THE PROBLEM:
Both ends included, set down the lines from the line containing "Locação de impressora não fiscal" through the last line of the records below, without pictures.

** Opening PROVIDED MATERIAL block **

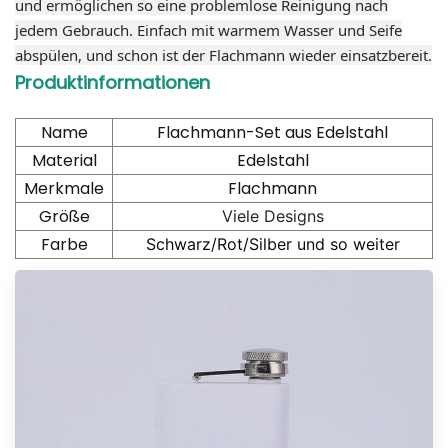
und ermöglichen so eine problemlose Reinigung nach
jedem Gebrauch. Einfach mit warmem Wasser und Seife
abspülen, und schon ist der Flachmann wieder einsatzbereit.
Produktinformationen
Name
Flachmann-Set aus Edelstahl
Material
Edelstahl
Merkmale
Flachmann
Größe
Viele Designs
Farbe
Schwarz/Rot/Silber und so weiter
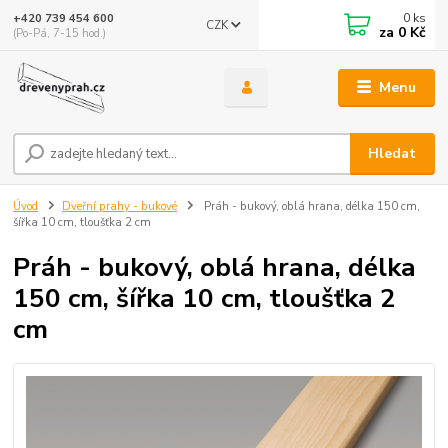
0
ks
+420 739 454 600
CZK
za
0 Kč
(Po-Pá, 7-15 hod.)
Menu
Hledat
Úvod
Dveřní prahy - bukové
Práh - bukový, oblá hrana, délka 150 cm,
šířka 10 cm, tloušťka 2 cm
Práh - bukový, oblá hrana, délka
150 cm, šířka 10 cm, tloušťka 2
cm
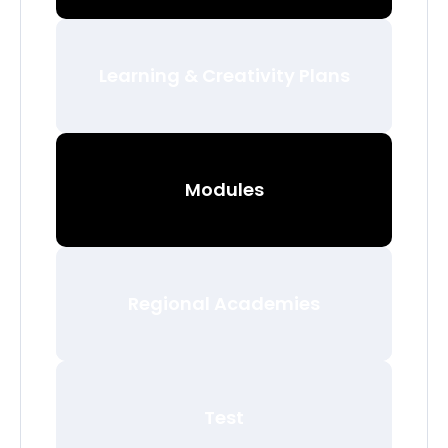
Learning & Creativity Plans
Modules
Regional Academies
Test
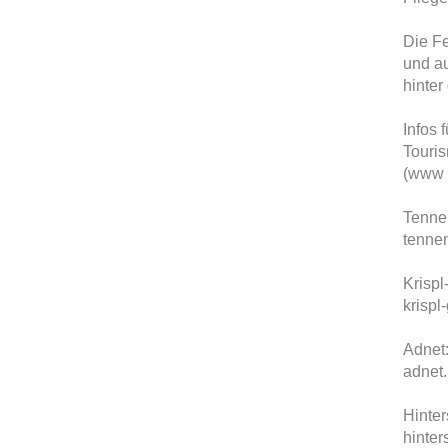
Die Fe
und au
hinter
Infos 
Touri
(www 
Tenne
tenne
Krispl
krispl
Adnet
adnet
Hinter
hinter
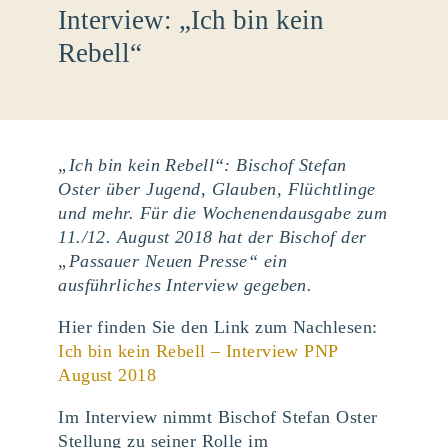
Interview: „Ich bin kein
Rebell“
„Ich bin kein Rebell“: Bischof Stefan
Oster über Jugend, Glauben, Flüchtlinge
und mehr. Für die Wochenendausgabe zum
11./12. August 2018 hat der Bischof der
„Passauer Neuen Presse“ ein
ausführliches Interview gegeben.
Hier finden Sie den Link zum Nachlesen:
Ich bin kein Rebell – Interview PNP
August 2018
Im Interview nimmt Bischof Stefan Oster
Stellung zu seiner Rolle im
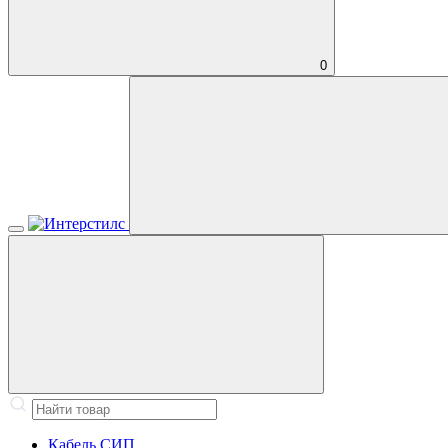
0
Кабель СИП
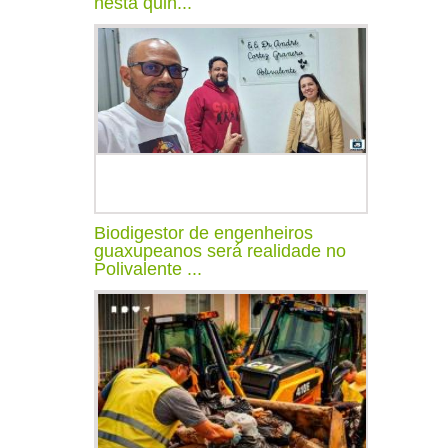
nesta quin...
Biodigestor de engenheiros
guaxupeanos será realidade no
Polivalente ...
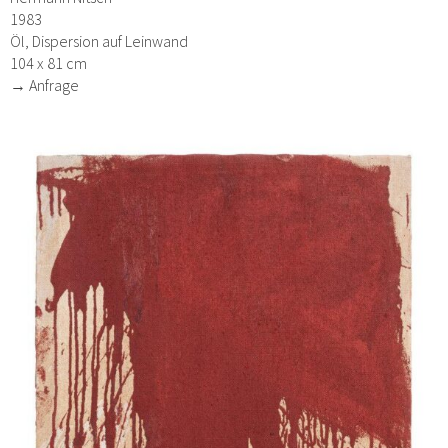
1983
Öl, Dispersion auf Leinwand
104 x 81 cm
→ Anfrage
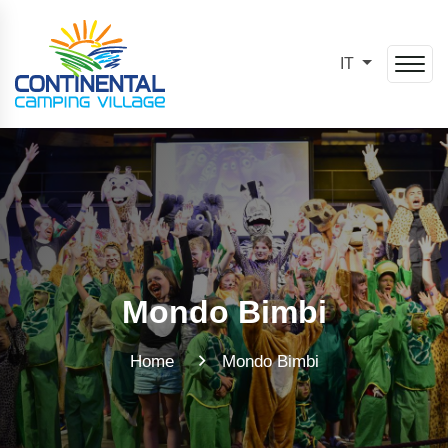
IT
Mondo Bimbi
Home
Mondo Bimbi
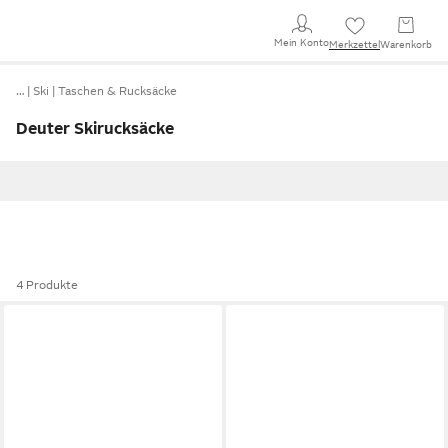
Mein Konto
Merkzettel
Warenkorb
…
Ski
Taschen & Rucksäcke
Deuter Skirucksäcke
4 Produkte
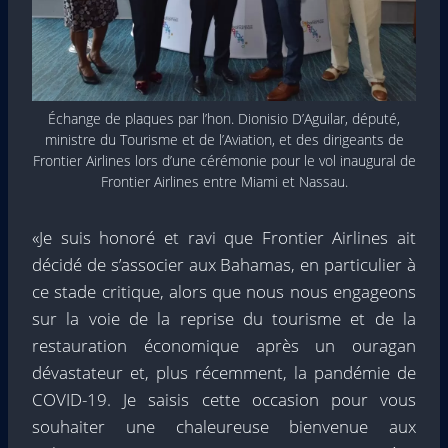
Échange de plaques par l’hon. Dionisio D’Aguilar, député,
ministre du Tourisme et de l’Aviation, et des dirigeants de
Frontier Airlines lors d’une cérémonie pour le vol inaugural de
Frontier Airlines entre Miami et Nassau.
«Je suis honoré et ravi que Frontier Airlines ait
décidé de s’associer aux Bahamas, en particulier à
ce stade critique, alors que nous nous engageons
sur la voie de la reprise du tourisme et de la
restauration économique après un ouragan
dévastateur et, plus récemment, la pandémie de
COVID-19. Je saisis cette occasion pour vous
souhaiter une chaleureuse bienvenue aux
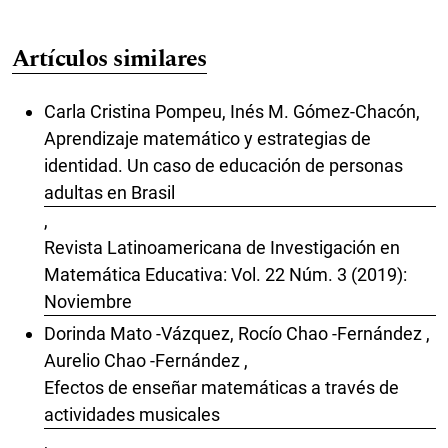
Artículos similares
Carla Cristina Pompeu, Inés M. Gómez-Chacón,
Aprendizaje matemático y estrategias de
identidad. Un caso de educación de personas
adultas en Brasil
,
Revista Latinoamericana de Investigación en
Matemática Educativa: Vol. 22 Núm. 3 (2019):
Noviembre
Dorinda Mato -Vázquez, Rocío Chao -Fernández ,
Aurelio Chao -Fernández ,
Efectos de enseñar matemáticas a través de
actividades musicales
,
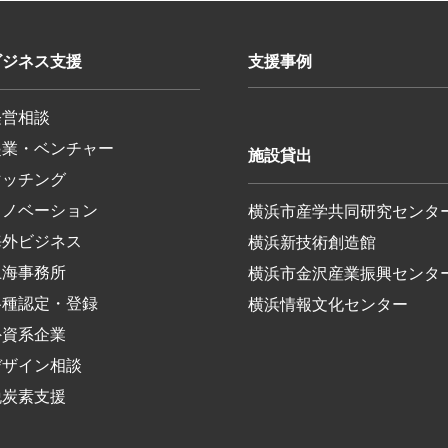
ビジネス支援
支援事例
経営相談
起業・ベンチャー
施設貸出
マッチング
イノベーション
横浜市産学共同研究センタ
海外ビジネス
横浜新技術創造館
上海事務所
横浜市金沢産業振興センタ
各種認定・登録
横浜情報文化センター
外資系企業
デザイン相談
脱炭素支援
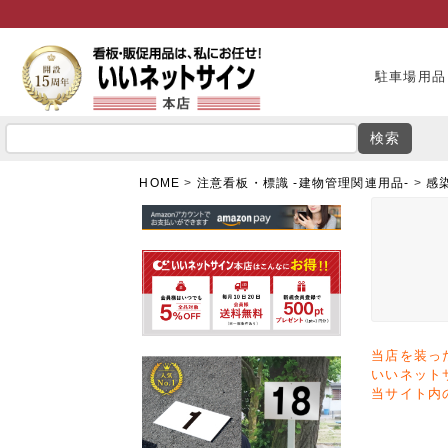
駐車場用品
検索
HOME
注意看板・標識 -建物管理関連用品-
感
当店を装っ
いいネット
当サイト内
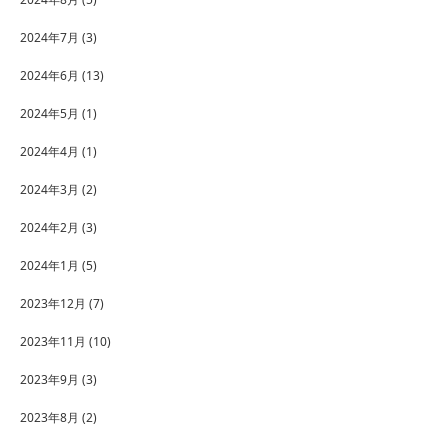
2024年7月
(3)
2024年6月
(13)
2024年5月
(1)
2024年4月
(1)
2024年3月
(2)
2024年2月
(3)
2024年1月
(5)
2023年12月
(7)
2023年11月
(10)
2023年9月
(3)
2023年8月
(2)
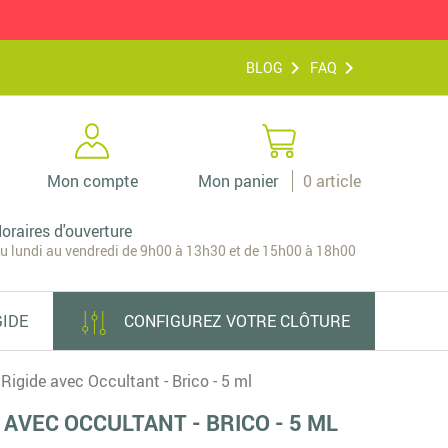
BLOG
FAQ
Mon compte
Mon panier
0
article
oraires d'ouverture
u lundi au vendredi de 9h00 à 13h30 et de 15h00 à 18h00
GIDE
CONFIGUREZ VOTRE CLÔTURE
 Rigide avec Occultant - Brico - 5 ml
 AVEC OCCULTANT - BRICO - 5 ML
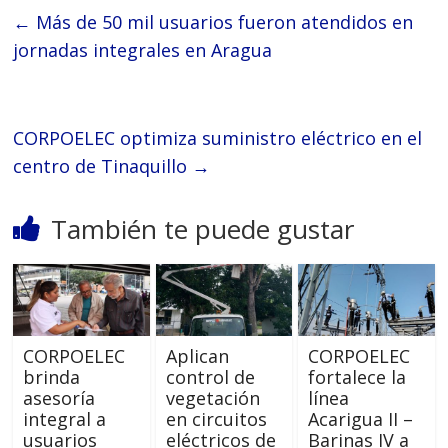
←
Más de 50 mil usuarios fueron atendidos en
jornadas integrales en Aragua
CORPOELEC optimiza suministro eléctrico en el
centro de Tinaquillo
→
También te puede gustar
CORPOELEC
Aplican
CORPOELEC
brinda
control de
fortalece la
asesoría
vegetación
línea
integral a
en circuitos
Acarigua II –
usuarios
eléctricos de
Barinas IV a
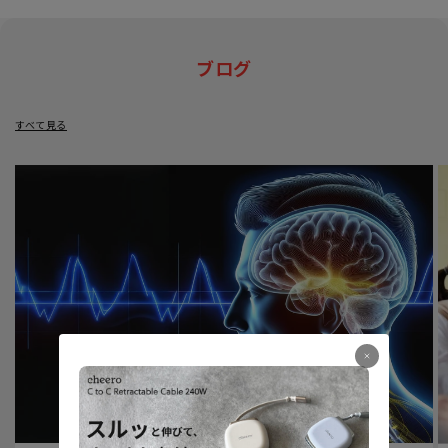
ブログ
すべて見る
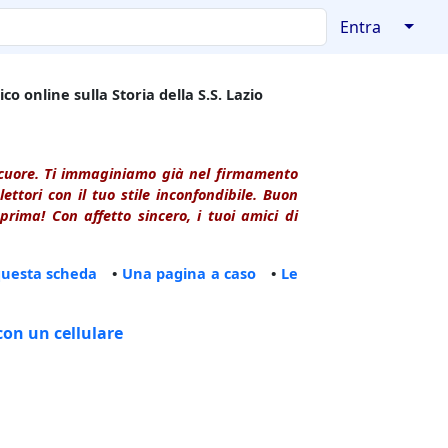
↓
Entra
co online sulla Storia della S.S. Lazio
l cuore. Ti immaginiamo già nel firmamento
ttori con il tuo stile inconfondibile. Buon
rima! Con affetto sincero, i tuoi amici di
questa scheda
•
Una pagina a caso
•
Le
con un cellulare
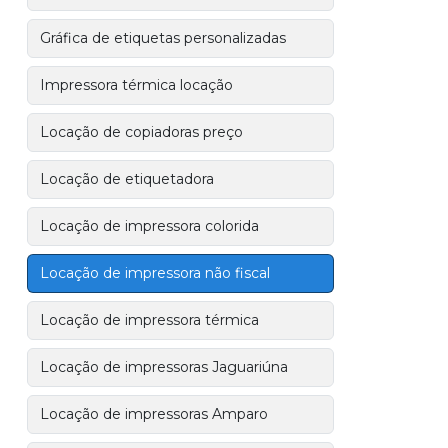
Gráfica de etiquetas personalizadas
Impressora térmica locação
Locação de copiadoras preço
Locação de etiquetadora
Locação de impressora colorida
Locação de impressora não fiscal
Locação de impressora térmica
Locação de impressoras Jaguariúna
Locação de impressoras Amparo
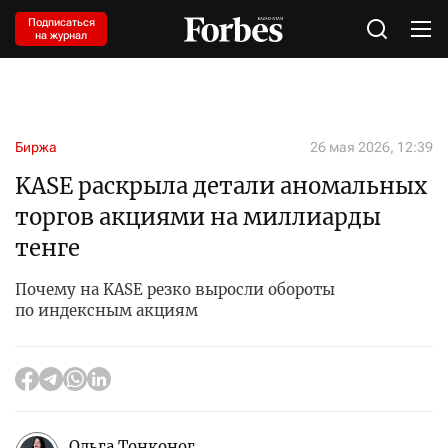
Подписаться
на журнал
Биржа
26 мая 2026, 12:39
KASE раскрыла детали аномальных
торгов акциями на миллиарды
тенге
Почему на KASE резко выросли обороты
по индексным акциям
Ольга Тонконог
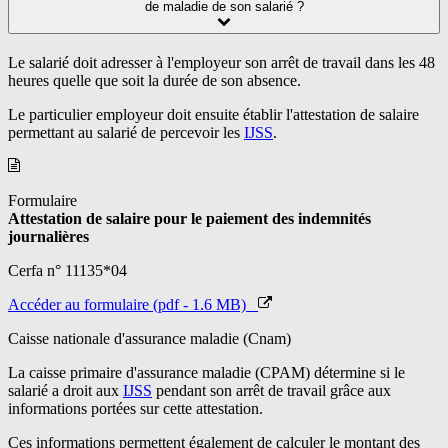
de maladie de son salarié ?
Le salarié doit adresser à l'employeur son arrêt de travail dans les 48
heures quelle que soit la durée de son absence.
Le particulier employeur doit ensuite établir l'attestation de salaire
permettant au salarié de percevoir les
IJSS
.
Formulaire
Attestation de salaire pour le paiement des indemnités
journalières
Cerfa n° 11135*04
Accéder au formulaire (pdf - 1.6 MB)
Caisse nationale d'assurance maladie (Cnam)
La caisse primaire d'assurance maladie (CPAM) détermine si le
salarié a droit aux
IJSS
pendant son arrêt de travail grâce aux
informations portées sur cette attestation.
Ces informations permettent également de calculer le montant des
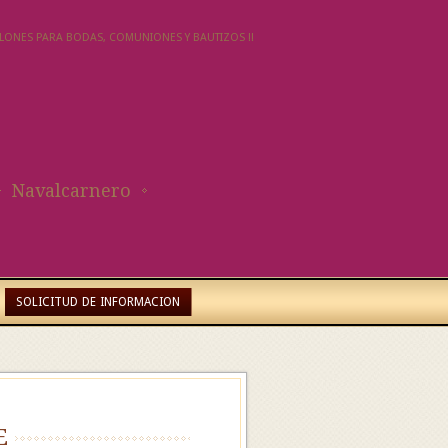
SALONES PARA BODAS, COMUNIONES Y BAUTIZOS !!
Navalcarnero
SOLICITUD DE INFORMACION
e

** Closing PROVIDED MATERIAL block **

RESPONSE TO THIS EXERCISE:
Locação de impressora não fiscal
Locação de impressora térmica
Locação de impressoras Jaguariúna
Locação de impressoras Amparo
Подписаться
на журнал
Биржа
26 мая 2026, 12:39
KASE раскрыла детали аномальных
торгов акциями на миллиарды
тенге
Почему на KASE резко выросли обороты
по индексным акциям
Ольга Тонконог
de maladie de son salarié ?
Le salarié doit adresser à l'employeur son arrêt de travail dans les 48
heures quelle que soit la durée de son absence.
Le particulier employeur doit ensuite établir l'attestation de salaire
permettant au salarié de percevoir les
IJSS
.
Formulaire
Attestation de salaire pour le paiement des indemnités
journalières
Cerfa n° 11135*04
Accéder au formulaire (pdf - 1.6 MB)
Caisse nationale d'assurance maladie (Cnam)
La caisse primaire d'assurance maladie (CPAM) détermine si le
salarié a droit aux
IJSS
pendant son arrêt de travail grâce aux
informations portées sur cette attestation.
Ces informations permettent également de calculer le montant des
SALONES PARA BODAS, COMUNIONES Y BAUTIZOS !!
Navalcarnero
SOLICITUD DE INFORMACION
e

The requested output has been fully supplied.